AUBURN – Even with his left arm clutched tightly to his body, Joe Widell usually has no trouble clearing the snow from the front of his house.
A stroke in 2000 left him with limited use of the limbs on his left side.
A brace steadies his left leg, and he keeps his left arm curled at his side. Neither is much use when it comes to handling a snow shovel or pushing a snowblower.
That’s OK.
It might slow him down – a little – but it doesn’t stop him. Like most household chores, he has clearing the snow down to a steady, straightforward science.
All he needs to do is work.
“And I’m a workaholic. I always have been, all my life,” the 68-year-old Widell said Thursday. “Work is my relaxation.”
A former Navy man and Bath Iron Works electrician, Widell retired in 1995.
“Everything was supposed to get easier after that,” he said. He was sitting on the floor, working on a home project in 2000, when he heard a strange sound over his right ear.
“You know that sound a screw makes when it turns in really tightly? It was like that,” he said. The left side of his face drooped, his leg collapsed and he tried to prop himself up with his left arm.
“But there was nothing there,” he said. “I just toppled over.”
He learned later that the strange sound was a vein bursting in his head.
Geri, his wife of 47 years, said it’s been a long road back, but he is back. He drives and spends his summers working in the yard.
Thursday’s chore was clearing the heavy snow off his drive. He rarely resorts to using a shovel, relying instead on a powered snowblower that can be controlled single-handedly. But sometimes only a shovel will do, and he can manage.

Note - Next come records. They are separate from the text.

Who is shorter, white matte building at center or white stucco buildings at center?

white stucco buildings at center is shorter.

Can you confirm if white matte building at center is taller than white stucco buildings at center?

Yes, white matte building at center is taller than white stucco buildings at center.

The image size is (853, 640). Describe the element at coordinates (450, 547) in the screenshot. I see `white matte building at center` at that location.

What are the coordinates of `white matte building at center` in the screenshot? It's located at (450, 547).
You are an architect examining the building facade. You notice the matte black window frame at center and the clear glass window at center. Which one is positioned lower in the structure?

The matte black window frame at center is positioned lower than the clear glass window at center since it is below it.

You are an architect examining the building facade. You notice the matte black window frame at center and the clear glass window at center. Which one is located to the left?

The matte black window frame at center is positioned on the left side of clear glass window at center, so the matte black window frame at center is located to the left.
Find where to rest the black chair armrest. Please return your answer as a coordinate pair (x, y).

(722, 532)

Still, it wasn’t an easy job. It wouldn’t be, even if he had two hands. The snow kept clogging the auger on his snowblower, forcing him to stop every few feet and clean it out. Finally, spraying some wax on the auger did the trick. He had his driveway clear by 11 a.m., and had started digging out around the fire hydrant on his property.

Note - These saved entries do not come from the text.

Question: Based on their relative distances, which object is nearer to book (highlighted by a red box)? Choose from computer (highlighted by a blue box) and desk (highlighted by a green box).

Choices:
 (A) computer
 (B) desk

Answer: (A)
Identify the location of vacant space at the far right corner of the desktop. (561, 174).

“Of course, the ridiculous part is that all of this snow will probably be gone by this time tomorrow,” he said.
Neighbor Irene Coady said Widell’s an inspiration.
“He’s out there all year long, doing something or some project,” she said. “He’s a very good neighbor, always there to lend a hand to someone. You expect he’d be the one getting help, but he’s the one that gives it.”
It’s just the way he lives, he says as he turns back to his work. Each of his parents died of a stroke, so he knows he’s lucky.
“I always said I’d live to be 122,” he said. “This just made it a little harder, but at least I still have a goal.”